**YOUR ASSIGNMENT**
Below this line are records; transcribe exactly the lines between the one holding "Annotate this image: element" and the one holding "Segment this screenshot: for", inclusive, and omit the pictures.
+++ THE DATA
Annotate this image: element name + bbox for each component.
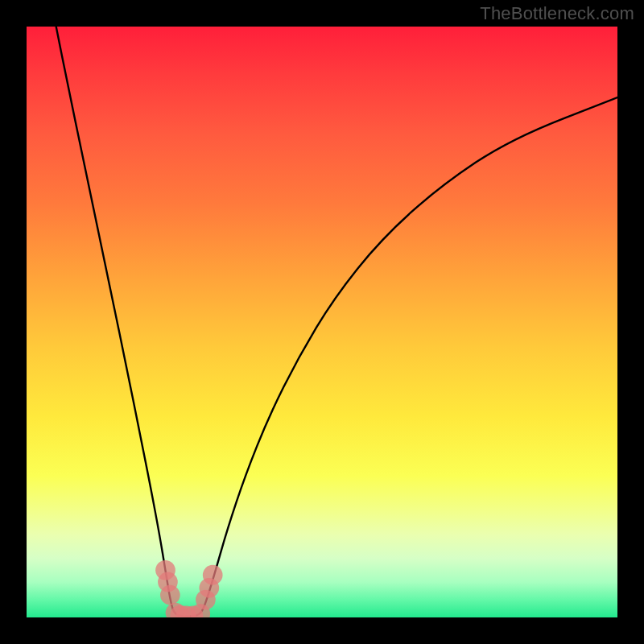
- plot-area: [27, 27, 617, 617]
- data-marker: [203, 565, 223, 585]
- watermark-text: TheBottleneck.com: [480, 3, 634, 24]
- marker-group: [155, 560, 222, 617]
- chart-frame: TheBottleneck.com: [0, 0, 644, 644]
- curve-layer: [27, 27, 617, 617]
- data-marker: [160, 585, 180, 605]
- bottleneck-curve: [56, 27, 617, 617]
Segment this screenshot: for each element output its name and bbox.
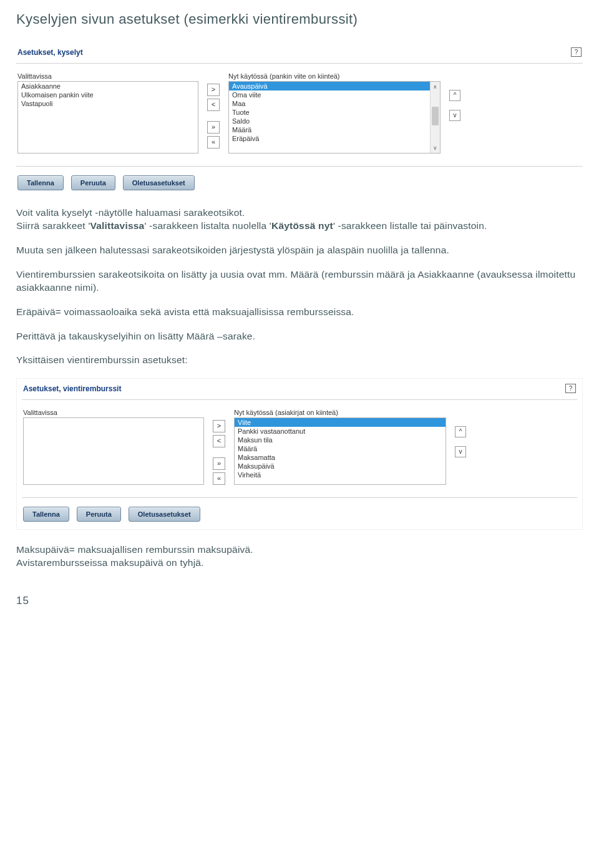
++++++
+++ THE DATA
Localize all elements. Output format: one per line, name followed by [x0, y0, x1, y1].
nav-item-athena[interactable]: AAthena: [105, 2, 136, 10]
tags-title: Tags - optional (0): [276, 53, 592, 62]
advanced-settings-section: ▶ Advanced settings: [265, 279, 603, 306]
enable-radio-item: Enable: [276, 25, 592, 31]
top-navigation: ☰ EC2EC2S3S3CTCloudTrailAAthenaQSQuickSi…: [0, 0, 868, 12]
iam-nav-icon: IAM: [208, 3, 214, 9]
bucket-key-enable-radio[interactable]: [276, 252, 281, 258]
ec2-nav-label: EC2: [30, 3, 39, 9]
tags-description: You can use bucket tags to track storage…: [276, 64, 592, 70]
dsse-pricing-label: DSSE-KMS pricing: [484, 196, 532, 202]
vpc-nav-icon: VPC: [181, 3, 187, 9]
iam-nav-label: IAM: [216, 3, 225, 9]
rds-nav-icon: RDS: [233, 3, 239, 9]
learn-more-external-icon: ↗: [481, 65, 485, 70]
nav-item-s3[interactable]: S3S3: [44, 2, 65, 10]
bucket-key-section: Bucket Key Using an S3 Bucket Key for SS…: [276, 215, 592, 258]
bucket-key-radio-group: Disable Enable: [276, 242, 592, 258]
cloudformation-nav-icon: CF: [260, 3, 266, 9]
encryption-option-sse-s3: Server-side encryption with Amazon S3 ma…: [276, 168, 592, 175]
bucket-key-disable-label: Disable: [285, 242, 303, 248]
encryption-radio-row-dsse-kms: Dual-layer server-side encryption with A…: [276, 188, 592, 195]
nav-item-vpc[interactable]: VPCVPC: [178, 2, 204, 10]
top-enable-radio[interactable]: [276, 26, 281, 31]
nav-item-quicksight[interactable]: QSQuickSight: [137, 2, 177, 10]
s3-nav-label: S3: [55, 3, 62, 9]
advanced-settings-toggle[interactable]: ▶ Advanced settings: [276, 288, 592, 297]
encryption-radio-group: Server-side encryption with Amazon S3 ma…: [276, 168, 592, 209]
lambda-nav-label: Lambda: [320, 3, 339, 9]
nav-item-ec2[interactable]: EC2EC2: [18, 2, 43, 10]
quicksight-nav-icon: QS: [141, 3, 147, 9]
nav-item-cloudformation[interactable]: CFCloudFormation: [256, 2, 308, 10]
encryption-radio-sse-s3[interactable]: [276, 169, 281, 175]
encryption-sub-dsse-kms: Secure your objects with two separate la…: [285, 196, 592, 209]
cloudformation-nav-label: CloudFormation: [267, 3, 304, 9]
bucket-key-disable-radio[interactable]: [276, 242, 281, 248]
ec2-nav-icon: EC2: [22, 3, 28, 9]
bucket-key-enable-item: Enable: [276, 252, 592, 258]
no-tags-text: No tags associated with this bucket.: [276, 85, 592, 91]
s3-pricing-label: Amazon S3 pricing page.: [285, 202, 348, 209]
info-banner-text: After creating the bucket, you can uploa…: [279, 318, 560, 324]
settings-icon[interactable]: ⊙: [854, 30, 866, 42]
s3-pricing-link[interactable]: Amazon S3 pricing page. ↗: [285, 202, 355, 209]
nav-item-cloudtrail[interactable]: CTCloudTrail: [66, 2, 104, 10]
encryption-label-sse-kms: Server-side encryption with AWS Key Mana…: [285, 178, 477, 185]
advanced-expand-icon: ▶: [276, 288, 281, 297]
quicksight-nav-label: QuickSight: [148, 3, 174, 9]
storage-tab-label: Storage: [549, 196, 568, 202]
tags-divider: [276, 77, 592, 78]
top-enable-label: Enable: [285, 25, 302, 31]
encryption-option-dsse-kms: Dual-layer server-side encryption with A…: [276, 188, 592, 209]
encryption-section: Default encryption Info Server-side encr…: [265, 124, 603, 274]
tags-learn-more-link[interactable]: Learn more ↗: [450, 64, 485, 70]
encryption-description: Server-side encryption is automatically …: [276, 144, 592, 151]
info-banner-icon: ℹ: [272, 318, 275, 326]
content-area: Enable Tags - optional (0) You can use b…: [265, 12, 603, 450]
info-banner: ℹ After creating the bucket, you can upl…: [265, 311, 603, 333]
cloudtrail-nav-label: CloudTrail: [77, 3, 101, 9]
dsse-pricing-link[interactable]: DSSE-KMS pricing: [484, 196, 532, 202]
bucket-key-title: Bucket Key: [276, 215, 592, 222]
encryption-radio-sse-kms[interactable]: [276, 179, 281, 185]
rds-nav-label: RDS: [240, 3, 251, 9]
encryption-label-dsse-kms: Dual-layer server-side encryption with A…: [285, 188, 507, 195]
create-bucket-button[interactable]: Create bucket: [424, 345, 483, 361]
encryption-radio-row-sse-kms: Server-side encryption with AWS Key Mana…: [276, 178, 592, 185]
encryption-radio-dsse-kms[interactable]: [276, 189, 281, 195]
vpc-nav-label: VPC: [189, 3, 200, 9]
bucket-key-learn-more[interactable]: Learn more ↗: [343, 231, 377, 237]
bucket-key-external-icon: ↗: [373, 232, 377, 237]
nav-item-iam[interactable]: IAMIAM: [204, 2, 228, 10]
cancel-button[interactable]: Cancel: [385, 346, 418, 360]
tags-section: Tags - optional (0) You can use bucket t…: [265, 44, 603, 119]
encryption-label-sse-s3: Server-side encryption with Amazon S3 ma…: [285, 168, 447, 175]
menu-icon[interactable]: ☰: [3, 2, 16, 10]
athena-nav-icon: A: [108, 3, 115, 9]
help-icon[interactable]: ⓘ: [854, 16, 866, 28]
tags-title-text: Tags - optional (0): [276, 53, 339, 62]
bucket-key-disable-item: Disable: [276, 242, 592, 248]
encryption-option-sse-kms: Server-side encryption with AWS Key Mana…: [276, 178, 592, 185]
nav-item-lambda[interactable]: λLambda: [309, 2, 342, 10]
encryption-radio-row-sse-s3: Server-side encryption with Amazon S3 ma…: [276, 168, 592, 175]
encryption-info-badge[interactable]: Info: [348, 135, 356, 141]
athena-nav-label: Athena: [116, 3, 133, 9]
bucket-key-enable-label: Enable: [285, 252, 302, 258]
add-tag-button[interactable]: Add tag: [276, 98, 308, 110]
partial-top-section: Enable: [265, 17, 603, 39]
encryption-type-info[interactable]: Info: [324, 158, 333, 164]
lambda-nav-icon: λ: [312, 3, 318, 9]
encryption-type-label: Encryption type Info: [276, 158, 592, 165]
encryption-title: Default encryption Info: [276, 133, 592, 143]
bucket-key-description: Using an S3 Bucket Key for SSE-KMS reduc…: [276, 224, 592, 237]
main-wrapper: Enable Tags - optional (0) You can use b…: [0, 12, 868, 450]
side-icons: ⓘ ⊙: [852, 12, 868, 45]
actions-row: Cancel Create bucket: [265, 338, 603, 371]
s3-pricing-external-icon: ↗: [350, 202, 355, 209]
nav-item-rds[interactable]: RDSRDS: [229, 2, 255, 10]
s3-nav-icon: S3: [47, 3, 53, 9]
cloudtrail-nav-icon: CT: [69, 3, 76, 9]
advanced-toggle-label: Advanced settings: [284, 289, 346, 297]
++++++
**FINAL ANSWER**
Annotate this image: element name + bbox for each component.
- plot-area: [27, 27, 617, 617]
- data-marker: [203, 565, 223, 585]
- watermark-text: TheBottleneck.com: [480, 3, 634, 24]
- marker-group: [155, 560, 222, 617]
- chart-frame: TheBottleneck.com: [0, 0, 644, 644]
- curve-layer: [27, 27, 617, 617]
- data-marker: [160, 585, 180, 605]
- bottleneck-curve: [56, 27, 617, 617]
Segment this screenshot: for each element output its name and bbox.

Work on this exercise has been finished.